Extracted page text data
*-*-*

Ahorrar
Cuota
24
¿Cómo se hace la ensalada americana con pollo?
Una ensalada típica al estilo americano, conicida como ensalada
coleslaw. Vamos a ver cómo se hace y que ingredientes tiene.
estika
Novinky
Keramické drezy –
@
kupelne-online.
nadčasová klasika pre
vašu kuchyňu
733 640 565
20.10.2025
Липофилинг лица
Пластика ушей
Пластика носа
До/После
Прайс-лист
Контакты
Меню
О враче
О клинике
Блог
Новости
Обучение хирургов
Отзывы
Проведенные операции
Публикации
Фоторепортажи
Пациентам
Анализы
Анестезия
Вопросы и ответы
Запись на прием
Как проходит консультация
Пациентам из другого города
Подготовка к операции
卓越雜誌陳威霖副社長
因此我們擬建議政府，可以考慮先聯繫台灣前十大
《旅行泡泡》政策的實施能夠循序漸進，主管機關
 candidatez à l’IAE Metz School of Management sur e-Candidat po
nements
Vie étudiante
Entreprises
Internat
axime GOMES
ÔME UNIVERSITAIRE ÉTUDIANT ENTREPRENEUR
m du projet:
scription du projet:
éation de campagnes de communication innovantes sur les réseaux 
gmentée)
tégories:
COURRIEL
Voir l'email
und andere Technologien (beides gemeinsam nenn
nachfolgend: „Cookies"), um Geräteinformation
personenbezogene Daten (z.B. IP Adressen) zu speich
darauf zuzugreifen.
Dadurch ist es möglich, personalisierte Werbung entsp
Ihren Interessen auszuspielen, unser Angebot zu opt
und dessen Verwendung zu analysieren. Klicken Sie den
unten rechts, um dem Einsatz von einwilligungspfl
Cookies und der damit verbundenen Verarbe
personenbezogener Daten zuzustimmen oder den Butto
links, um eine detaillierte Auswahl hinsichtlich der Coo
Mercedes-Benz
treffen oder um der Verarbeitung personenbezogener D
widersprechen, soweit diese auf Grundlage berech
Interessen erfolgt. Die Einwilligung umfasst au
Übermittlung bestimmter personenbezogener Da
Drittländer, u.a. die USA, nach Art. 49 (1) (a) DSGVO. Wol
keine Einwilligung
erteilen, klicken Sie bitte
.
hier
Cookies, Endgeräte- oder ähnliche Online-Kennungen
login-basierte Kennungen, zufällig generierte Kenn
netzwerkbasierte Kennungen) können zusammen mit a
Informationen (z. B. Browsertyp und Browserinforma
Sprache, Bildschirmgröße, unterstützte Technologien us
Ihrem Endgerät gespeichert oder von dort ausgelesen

*-*-*

Work to complete:
Where does the word "Technologien" occur in the records? Return every line that holds it.

Solution for this task:
und andere Technologien (beides gemeinsam nenn
Sprache, Bildschirmgröße, unterstützte Technologien us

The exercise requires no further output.